== PROBLEM TO SOLVE ==
Write out exactly the lines from the first line of the records below through the line that contains "שן הזקוקה לטיפול שורש מול שן בריאה", and stop there.

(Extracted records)
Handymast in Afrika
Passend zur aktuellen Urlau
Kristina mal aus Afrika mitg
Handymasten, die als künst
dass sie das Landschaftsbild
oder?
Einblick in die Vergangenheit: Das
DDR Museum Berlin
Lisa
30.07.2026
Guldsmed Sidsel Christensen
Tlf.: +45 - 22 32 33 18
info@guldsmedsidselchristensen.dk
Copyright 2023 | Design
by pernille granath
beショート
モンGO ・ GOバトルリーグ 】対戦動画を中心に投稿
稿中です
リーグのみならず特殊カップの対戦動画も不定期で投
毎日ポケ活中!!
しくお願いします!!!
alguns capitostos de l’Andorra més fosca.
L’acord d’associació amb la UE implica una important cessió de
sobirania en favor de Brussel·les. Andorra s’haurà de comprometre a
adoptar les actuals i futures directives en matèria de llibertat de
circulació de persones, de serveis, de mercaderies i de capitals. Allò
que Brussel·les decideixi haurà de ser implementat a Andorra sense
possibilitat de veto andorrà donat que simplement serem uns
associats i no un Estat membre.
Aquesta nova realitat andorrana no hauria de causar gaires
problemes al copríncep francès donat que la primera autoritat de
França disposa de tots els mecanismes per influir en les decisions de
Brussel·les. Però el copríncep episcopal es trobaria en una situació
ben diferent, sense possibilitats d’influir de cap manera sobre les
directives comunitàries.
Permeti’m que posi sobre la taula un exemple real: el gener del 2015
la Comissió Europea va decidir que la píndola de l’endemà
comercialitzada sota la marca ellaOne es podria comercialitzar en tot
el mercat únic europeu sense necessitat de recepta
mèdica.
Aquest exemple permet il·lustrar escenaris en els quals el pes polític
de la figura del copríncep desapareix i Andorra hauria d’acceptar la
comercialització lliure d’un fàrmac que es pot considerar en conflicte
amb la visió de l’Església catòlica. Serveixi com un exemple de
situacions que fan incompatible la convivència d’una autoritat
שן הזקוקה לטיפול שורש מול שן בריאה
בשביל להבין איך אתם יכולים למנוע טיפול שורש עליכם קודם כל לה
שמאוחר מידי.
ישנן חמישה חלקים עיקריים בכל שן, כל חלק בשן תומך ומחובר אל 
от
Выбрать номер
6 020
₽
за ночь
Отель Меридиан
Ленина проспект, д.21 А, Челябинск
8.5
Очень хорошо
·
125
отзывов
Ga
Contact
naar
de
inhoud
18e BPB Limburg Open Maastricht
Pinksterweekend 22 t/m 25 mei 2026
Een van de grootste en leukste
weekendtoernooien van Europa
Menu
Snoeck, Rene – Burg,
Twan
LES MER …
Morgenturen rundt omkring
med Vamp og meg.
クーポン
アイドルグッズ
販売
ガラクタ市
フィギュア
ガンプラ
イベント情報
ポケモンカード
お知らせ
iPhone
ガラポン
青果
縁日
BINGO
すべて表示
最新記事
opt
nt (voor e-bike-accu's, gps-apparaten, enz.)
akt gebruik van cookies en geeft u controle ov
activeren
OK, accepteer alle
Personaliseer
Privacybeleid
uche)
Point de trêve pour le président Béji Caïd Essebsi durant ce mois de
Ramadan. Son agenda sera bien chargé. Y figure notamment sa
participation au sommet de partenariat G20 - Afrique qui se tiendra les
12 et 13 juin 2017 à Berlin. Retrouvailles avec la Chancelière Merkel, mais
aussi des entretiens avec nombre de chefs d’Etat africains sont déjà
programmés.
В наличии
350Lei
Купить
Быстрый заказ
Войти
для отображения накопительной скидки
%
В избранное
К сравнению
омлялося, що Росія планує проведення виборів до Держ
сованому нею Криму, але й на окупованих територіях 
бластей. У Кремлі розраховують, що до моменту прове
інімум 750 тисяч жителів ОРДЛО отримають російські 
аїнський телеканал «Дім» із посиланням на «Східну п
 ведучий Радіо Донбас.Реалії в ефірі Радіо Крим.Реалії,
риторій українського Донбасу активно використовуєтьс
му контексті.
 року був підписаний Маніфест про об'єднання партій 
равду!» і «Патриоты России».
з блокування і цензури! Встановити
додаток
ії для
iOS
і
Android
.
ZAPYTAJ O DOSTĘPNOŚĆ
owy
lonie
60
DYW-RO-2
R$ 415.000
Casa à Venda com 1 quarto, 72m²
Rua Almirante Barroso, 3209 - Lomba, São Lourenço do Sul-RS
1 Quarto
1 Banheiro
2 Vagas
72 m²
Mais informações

== ANSWER SECTION ==
Handymast in Afrika
Passend zur aktuellen Urlau
Kristina mal aus Afrika mitg
Handymasten, die als künst
dass sie das Landschaftsbild
oder?
Einblick in die Vergangenheit: Das
DDR Museum Berlin
Lisa
30.07.2026
Guldsmed Sidsel Christensen
Tlf.: +45 - 22 32 33 18
info@guldsmedsidselchristensen.dk
Copyright 2023 | Design
by pernille granath
beショート
モンGO ・ GOバトルリーグ 】対戦動画を中心に投稿
稿中です
リーグのみならず特殊カップの対戦動画も不定期で投
毎日ポケ活中!!
しくお願いします!!!
alguns capitostos de l’Andorra més fosca.
L’acord d’associació amb la UE implica una important cessió de
sobirania en favor de Brussel·les. Andorra s’haurà de comprometre a
adoptar les actuals i futures directives en matèria de llibertat de
circulació de persones, de serveis, de mercaderies i de capitals. Allò
que Brussel·les decideixi haurà de ser implementat a Andorra sense
possibilitat de veto andorrà donat que simplement serem uns
associats i no un Estat membre.
Aquesta nova realitat andorrana no hauria de causar gaires
problemes al copríncep francès donat que la primera autoritat de
França disposa de tots els mecanismes per influir en les decisions de
Brussel·les. Però el copríncep episcopal es trobaria en una situació
ben diferent, sense possibilitats d’influir de cap manera sobre les
directives comunitàries.
Permeti’m que posi sobre la taula un exemple real: el gener del 2015
la Comissió Europea va decidir que la píndola de l’endemà
comercialitzada sota la marca ellaOne es podria comercialitzar en tot
el mercat únic europeu sense necessitat de recepta
mèdica.
Aquest exemple permet il·lustrar escenaris en els quals el pes polític
de la figura del copríncep desapareix i Andorra hauria d’acceptar la
comercialització lliure d’un fàrmac que es pot considerar en conflicte
amb la visió de l’Església catòlica. Serveixi com un exemple de
situacions que fan incompatible la convivència d’una autoritat
שן הזקוקה לטיפול שורש מול שן בריאה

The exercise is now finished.